Steps to Verify and Configure the Customer Data Boundary for Copilot
To ensure that Copilot data stays within your chosen region, you must enable and verify the Customer Data Boundary in the Microsoft 365 admin center. The following steps assume you have Global Administrator or Compliance Administrator permissions.
- Open the Microsoft 365 admin center
Go to https://admin.microsoft.com and sign in with an account that has Global Administrator or Compliance Administrator privileges. - Navigate to Org Settings
In the left navigation pane, select Settings and then Org Settings. This page lists all organizational-level settings. - Select Customer Data Boundary
Scroll down the list and click Customer Data Boundary. If this option is not visible, your tenant may not yet have access to this feature. Check the Microsoft 365 roadmap for rollout dates. - Review the current boundary status
On the Customer Data Boundary page, look for the Current boundary section. It displays the region where your tenant’s data is currently stored and processed. If it shows None, the boundary is not enabled. - Enable the boundary for your region
Click Edit next to the Current boundary section. In the pane that opens, select the radio button for Enable Customer Data Boundary. Then choose your region from the dropdown list. Click Save. - Verify the change
After saving, the Current boundary section should display the region you selected. It may take up to 24 hours for the change to take full effect across all Microsoft 365 services, including Copilot. - Check Copilot-specific compliance
Go to the Compliance center at https://compliance.microsoft.com. Under Data lifecycle management, select Data boundary. Confirm that the region listed matches the one you set in the admin center.

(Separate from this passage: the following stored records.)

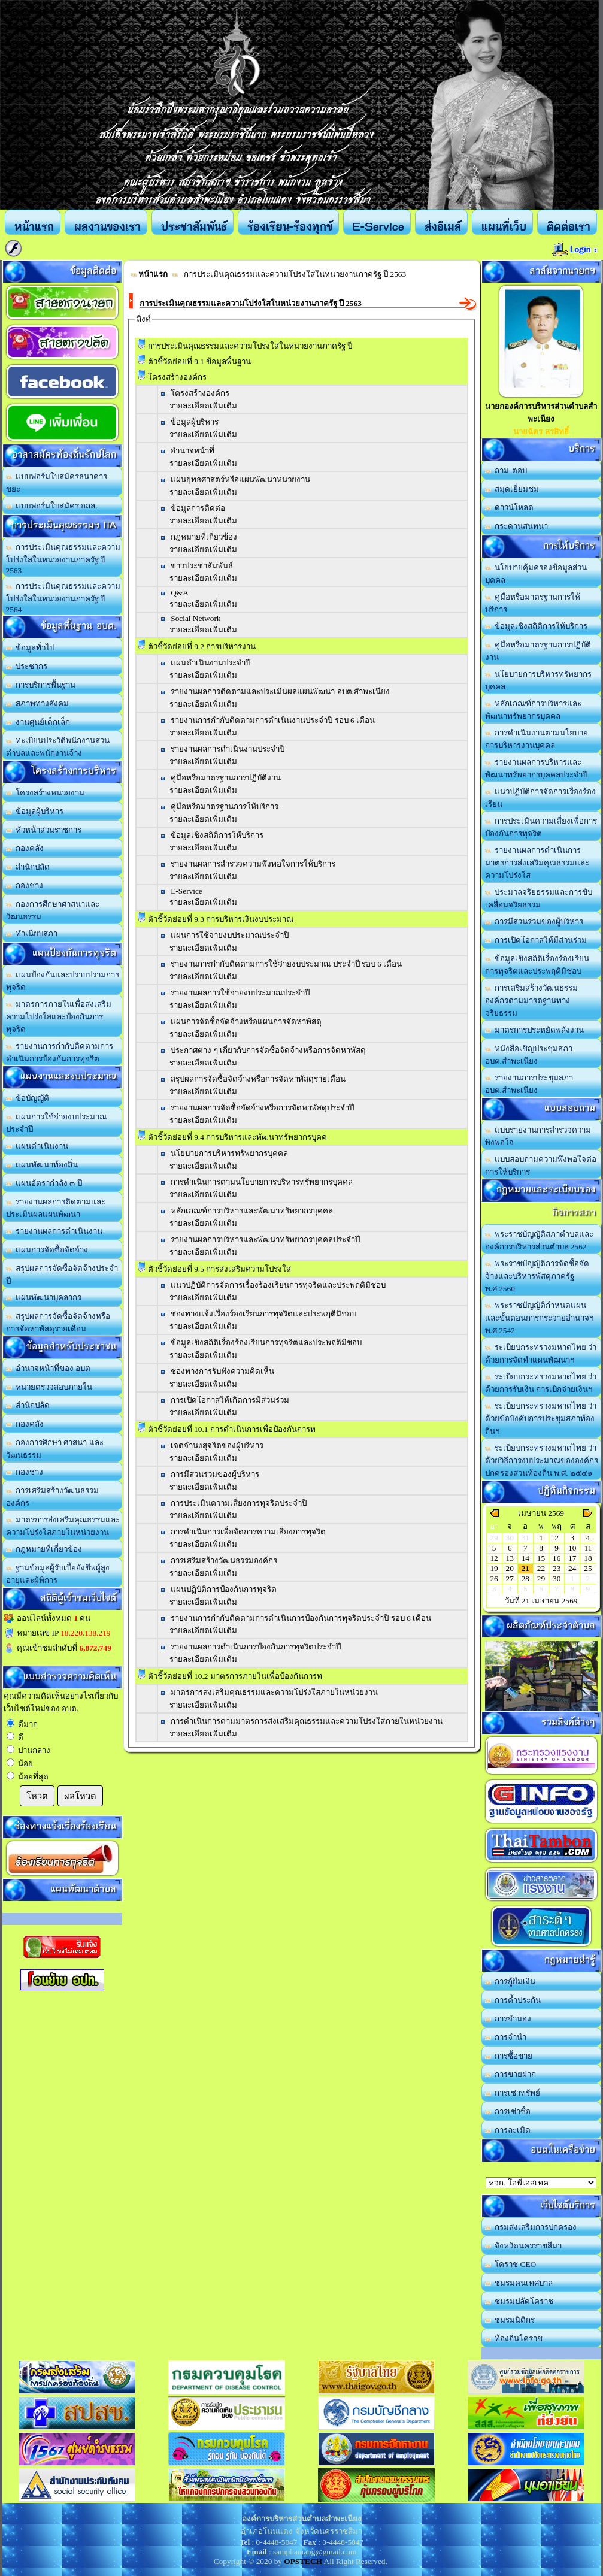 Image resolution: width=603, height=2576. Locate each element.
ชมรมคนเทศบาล (519, 2282)
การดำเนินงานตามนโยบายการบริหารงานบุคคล (537, 739)
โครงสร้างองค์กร (200, 393)
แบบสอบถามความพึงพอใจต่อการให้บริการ (541, 1165)
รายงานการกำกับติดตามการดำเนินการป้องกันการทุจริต (60, 1052)
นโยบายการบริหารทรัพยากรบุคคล (229, 1153)
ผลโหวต (80, 1796)
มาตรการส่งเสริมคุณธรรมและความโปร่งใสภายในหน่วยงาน (63, 1526)
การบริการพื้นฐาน (41, 684)
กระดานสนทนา (517, 526)
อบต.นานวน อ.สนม (541, 2182)
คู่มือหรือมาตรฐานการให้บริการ (224, 806)
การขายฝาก (511, 2074)
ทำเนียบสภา (32, 933)
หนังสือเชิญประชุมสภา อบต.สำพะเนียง (529, 1054)
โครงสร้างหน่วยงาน (45, 792)
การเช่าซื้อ (508, 2111)
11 (588, 1547)
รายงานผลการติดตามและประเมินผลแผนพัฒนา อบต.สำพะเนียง (280, 691)
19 (494, 1568)
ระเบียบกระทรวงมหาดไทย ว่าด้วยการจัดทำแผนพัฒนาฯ (541, 1353)
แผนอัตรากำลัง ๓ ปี (44, 1183)
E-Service (186, 890)
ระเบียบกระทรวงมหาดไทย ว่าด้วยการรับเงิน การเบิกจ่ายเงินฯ (541, 1383)
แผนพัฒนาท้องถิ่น (42, 1164)
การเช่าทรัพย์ (513, 2092)
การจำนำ (506, 2037)
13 (510, 1558)
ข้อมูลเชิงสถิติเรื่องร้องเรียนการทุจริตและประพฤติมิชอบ (537, 965)
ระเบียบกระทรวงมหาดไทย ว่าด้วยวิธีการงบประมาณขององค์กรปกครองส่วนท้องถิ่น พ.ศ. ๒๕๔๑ (541, 1460)
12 (494, 1558)
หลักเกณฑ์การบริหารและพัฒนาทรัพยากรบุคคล (252, 1210)
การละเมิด (508, 2130)
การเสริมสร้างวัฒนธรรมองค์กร (52, 1497)
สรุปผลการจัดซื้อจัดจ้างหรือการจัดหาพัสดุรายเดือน (58, 1322)
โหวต (37, 1796)
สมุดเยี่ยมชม (512, 489)
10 (572, 1547)
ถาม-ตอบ (506, 470)
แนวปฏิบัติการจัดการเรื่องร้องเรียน (540, 798)
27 (510, 1578)
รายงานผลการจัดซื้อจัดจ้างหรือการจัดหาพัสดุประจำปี (262, 1107)
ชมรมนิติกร (510, 2319)
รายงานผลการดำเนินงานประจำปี (227, 748)
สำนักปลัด (28, 866)
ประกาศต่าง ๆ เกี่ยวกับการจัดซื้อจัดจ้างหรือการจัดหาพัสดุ (268, 1050)
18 (588, 1558)
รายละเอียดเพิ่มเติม (203, 405)
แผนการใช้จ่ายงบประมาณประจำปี (56, 1123)
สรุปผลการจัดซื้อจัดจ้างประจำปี (62, 1274)
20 (510, 1568)
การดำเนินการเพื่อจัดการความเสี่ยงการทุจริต (248, 1531)
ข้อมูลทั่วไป (30, 647)
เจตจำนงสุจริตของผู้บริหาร (217, 1445)
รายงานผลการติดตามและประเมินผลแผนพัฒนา (56, 1208)
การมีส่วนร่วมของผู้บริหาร (215, 1474)
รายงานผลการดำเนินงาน (54, 1231)
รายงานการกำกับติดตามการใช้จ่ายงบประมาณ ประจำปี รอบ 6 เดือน (286, 963)
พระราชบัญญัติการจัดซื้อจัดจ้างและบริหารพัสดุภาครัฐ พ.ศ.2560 (537, 1276)
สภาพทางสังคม (37, 703)
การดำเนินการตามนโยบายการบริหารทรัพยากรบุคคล (262, 1181)
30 (556, 1578)
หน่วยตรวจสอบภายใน (49, 1386)
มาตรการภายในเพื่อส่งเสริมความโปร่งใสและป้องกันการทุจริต (59, 1017)
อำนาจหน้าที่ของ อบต (48, 1368)
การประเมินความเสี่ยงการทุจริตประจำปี (239, 1503)
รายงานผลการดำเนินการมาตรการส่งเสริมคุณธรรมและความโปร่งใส (537, 863)
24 (572, 1568)
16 (556, 1558)
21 (525, 1568)
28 (525, 1578)
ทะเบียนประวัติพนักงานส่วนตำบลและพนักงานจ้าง (58, 747)
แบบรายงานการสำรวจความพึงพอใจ (538, 1136)
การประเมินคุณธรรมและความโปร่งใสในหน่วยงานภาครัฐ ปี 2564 (63, 598)
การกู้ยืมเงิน (510, 1981)
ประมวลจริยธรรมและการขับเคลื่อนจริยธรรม (539, 898)
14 (525, 1558)
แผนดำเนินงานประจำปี (210, 662)
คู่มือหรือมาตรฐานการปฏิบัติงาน (226, 777)
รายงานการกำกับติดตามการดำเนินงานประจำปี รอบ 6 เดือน (273, 720)
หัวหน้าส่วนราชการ (44, 829)
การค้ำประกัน (513, 2000)
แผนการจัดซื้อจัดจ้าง (47, 1249)
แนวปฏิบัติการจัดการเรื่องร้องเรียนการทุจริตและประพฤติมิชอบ (278, 1285)
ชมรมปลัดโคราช (519, 2301)
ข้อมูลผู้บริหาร (35, 811)
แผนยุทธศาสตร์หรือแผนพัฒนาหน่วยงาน (240, 479)
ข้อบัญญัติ (28, 1098)
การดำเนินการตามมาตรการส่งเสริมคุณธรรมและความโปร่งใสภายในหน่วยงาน (307, 1721)
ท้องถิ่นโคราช (514, 2338)
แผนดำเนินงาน (37, 1146)
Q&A (180, 592)
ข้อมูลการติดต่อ (198, 508)
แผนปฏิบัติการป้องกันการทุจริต (224, 1589)
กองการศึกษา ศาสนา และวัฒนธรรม (55, 1449)
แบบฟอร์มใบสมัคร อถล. (52, 505)
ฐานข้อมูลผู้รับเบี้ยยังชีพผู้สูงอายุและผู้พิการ (58, 1574)
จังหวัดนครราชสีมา (523, 2245)
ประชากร (27, 666)
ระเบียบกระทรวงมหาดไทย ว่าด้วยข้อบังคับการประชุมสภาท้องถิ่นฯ (541, 1418)
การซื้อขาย (509, 2055)
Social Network (195, 618)
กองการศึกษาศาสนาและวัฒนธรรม (53, 910)
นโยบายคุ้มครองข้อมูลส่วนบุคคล (536, 574)
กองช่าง (25, 885)
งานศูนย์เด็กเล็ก (38, 722)
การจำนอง (508, 2018)
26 (494, 1578)
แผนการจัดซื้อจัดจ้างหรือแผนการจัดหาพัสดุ (246, 1021)
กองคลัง (25, 848)
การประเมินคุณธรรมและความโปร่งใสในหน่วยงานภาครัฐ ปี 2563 (63, 559)
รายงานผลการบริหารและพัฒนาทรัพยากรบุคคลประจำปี (536, 768)
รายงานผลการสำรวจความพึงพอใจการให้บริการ (253, 863)
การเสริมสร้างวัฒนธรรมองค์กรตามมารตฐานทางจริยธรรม (531, 1000)
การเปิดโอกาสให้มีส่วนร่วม (536, 940)
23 (556, 1568)
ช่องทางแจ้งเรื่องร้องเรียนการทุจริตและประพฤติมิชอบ (263, 1313)
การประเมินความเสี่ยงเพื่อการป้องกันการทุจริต (541, 827)
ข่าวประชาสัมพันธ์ (202, 565)
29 (541, 1578)
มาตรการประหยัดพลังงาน (534, 1029)
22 (541, 1568)
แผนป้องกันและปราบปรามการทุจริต (63, 981)
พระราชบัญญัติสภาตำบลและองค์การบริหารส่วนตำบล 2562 (539, 1240)
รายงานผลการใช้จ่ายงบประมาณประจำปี (240, 992)
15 (541, 1558)
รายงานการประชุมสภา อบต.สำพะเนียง (529, 1084)
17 (572, 1558)
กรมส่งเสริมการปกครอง (531, 2227)
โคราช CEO (511, 2264)
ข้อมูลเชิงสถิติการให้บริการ (217, 835)
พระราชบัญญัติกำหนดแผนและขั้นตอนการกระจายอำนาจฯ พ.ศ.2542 (539, 1318)
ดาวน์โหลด (509, 507)
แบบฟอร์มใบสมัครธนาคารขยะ (57, 483)
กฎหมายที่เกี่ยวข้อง (44, 1549)
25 (588, 1568)
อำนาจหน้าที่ (192, 450)
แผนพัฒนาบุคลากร (44, 1297) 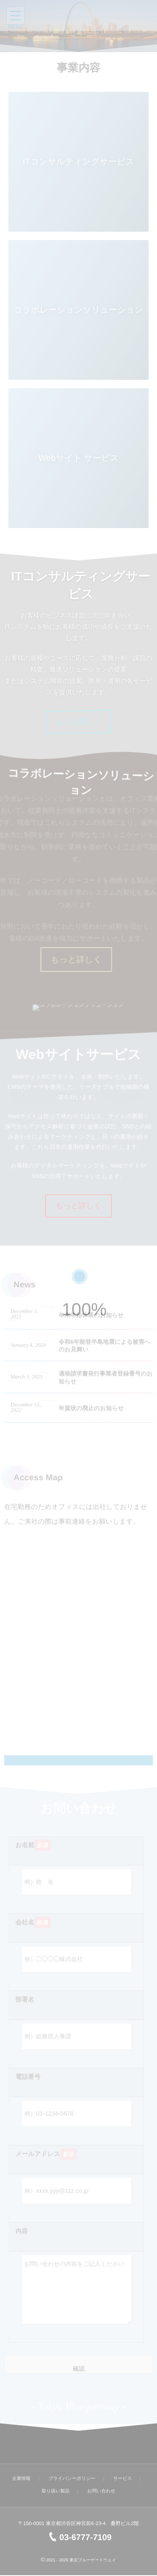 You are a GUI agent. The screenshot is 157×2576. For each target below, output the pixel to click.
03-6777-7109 (79, 2538) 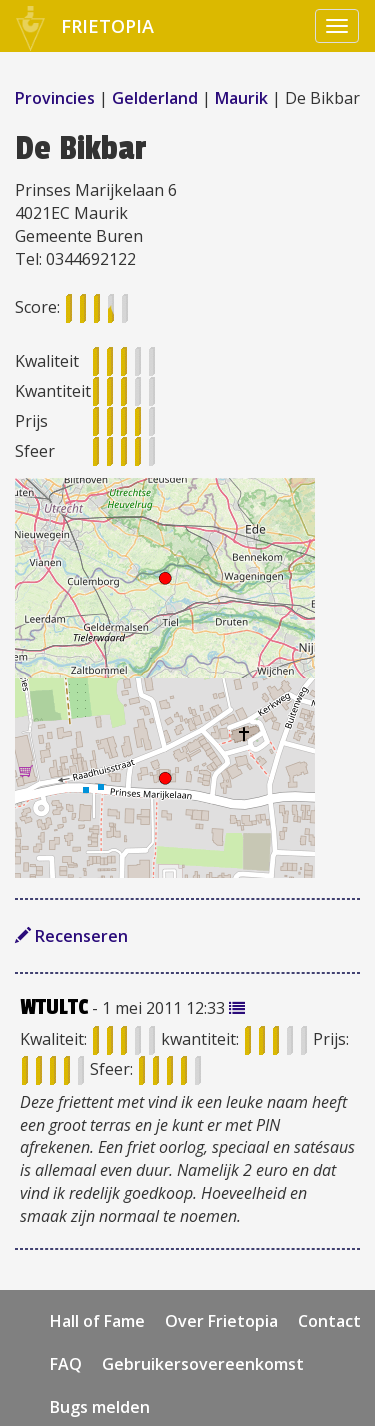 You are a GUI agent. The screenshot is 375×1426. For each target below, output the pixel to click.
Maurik (241, 98)
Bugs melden (100, 1407)
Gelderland (155, 98)
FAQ (66, 1364)
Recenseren (71, 936)
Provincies (57, 98)
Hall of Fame (97, 1321)
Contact (329, 1321)
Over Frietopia (221, 1321)
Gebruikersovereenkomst (203, 1364) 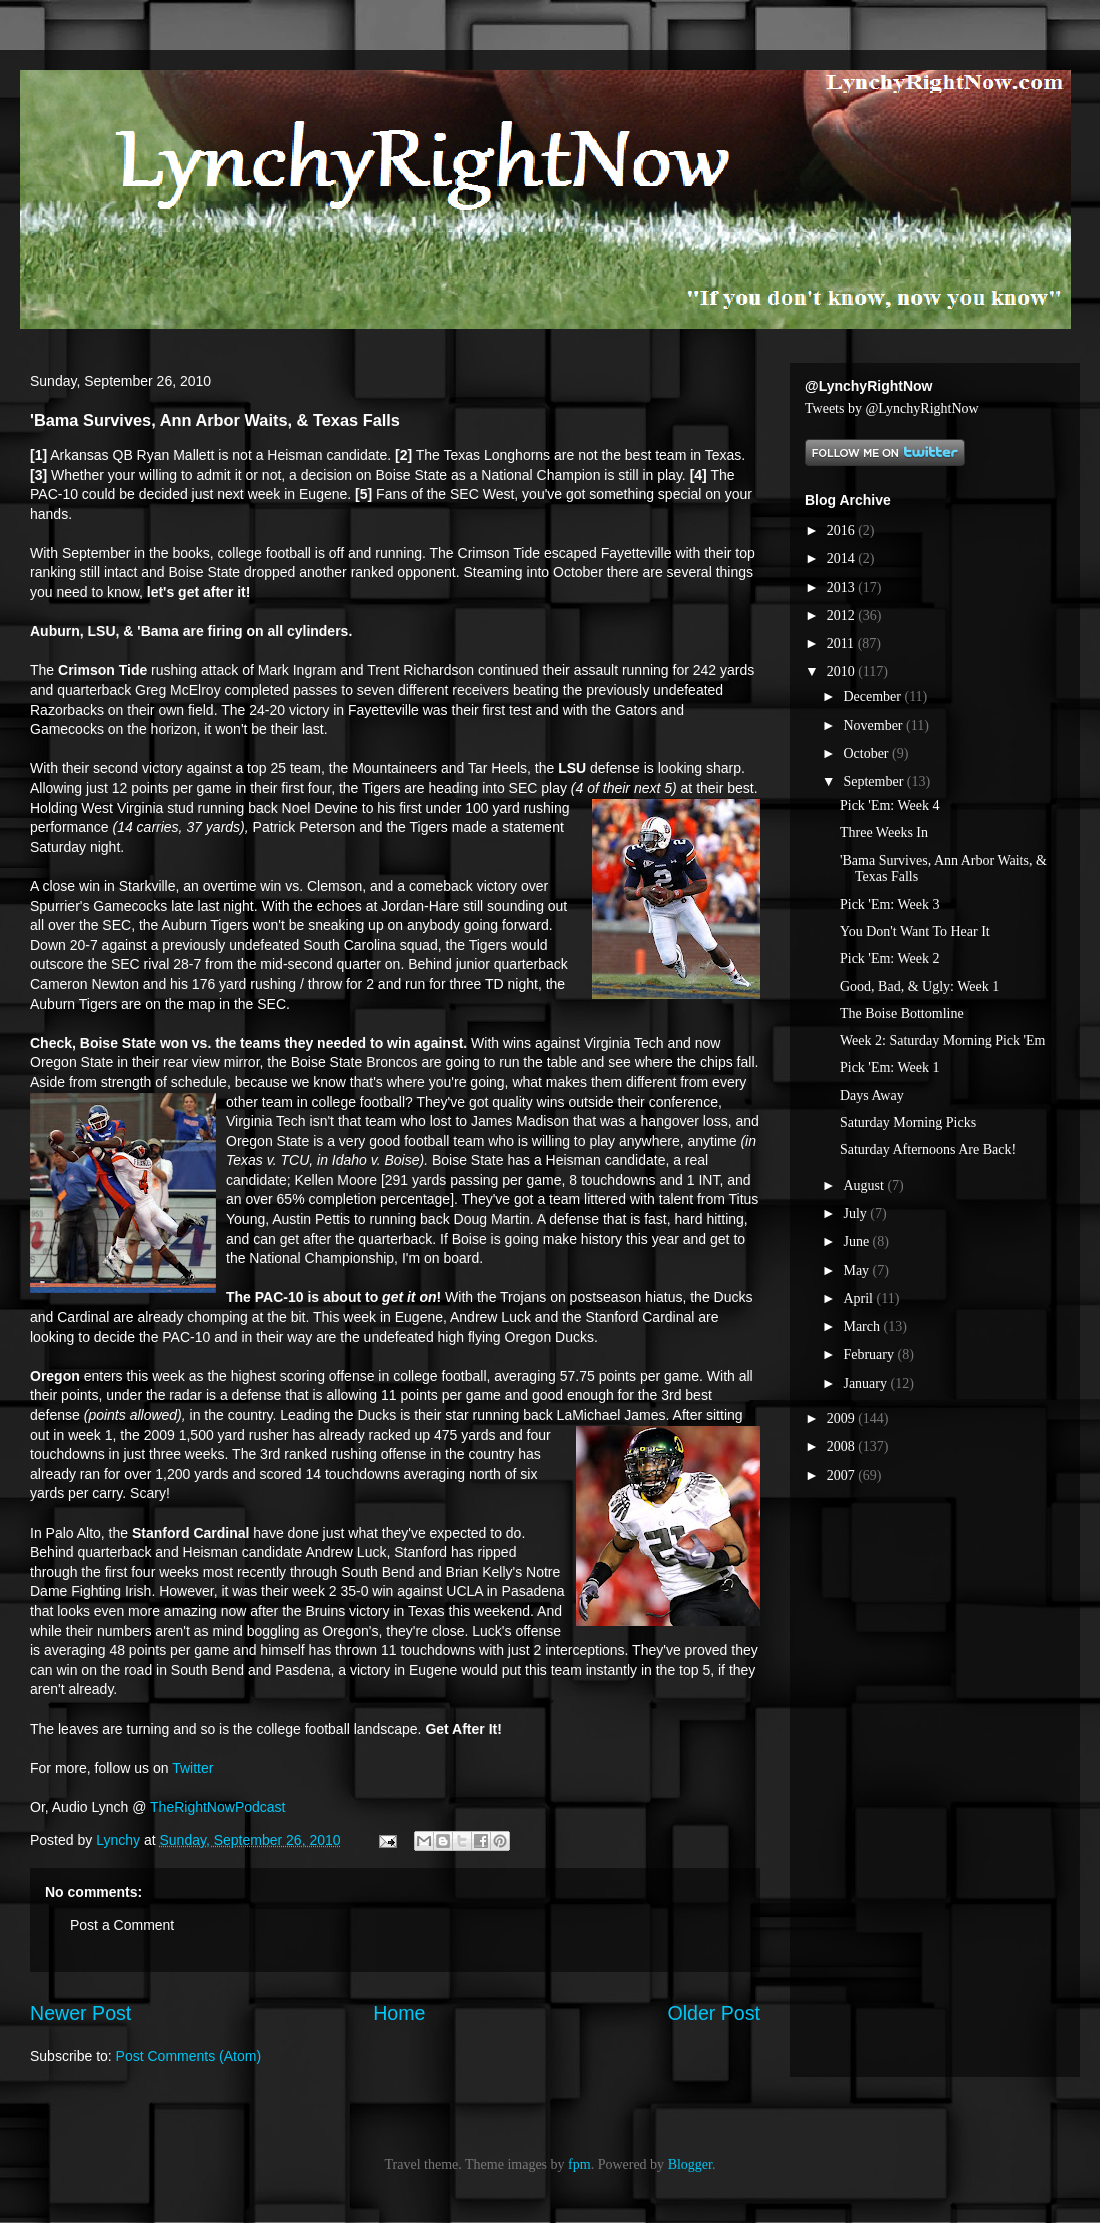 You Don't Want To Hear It (915, 931)
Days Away (872, 1095)
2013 (843, 587)
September (874, 781)
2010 (843, 671)
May (857, 1270)
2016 (843, 530)
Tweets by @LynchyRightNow (892, 408)
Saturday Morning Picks (908, 1122)
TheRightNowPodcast (217, 1807)
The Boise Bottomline (902, 1013)
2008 (843, 1446)
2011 (842, 643)
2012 (843, 615)
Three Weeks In (884, 832)
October (867, 753)
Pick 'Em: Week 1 (890, 1067)
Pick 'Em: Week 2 (890, 958)
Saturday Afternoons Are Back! (928, 1149)
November (874, 725)
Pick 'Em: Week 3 (890, 904)
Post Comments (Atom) (188, 2056)
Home (399, 2013)
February (870, 1354)
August (865, 1185)
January (866, 1383)
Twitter (192, 1768)
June (857, 1241)
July (856, 1213)
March (863, 1326)
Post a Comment (122, 1925)
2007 (843, 1475)
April (859, 1298)
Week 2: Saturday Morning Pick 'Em (943, 1040)
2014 (843, 558)
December (873, 696)
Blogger (690, 2164)
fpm (579, 2164)
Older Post (713, 2013)
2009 (843, 1418)
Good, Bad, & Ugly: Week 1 (919, 986)
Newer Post (80, 2013)
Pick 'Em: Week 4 (890, 805) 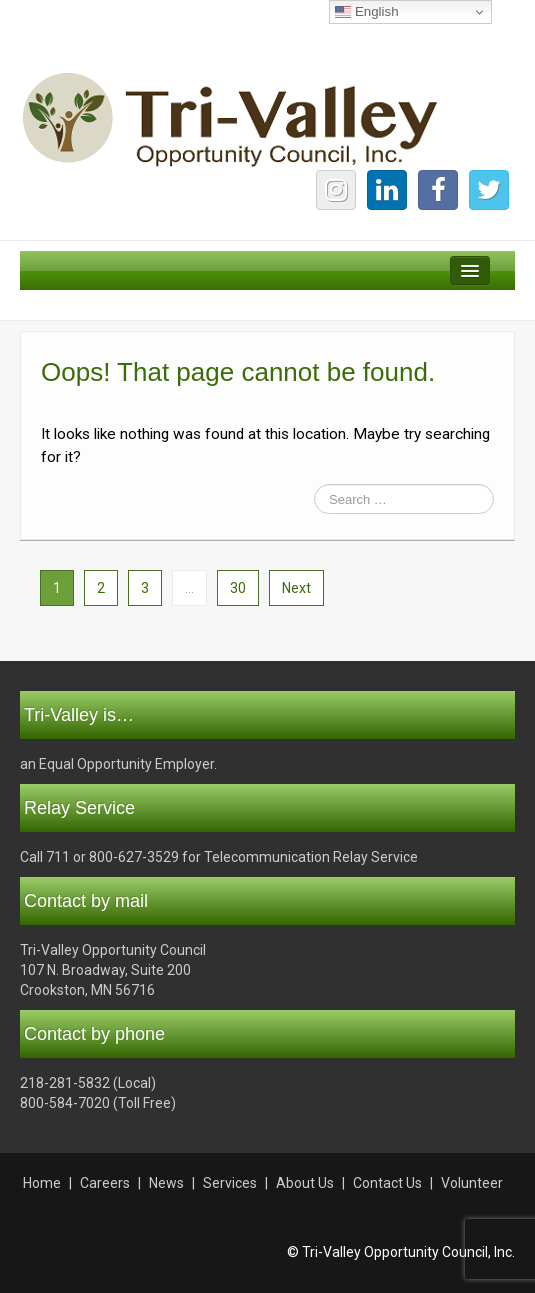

Common Misconceptions and Limitations
Copilot Still Processes Data Outside the Region
Some administrators report that Copilot responses appear to reference data from outside the tenant’s boundary. This usually happens when the boundary was enabled after Copilot had already processed data. The boundary applies only to new data processing after the change. To ensure all data is within the region, enable the boundary before users start using Copilot.
Boundary Does Not Cover Third-Party Connectors
If your organization uses Copilot with third-party data sources such as Salesforce or ServiceNow, the Customer Data Boundary does not apply to those external services. Data from third-party connectors may be stored and processed outside the tenant’s region. Review each connector’s data handling policies separately.
User Location Does Not Affect Data Storage
The boundary is based on the tenant’s home region, not the user’s physical location. A user traveling in Asia will still have their Copilot data processed in the tenant’s region. This is by design to maintain consistent compliance.
Copilot Customer Data Boundary: Supported Regions Comparison
| Item | European Union | United Kingdom | United States |
|---|---|---|---|
| Data storage location | Datacenters in EU member states | Datacenters in the UK | Datacenters in the US |
| Data processing location | EU member states | UK | US |
| Copilot AI processing | EU-based Azure regions | UK South | US-based Azure regions |
| Covered Microsoft 365 workloads | Exchange, SharePoint, Teams, OneDrive, Graph | Same | Same |
| Third-party connector coverage | Not covered | Not covered | Not covered |
The table shows that all three supported regions offer the same coverage for core Microsoft 365 workloads. The key difference is the physical datacenter location and the specific Azure region used for Copilot AI processing. If your organization operates in multiple regions, you must choose one tenant region and ensure all users comply.
Now you can verify and configure the Customer Data Boundary for your Microsoft 365 tenant. Start by checking the current boundary status in the admin center. If you need to change the region, enable the boundary before rolling out Copilot to users. For advanced compliance, review the Microsoft 365 compliance center’s data boundary report to confirm that Copilot processing stays within the selected region.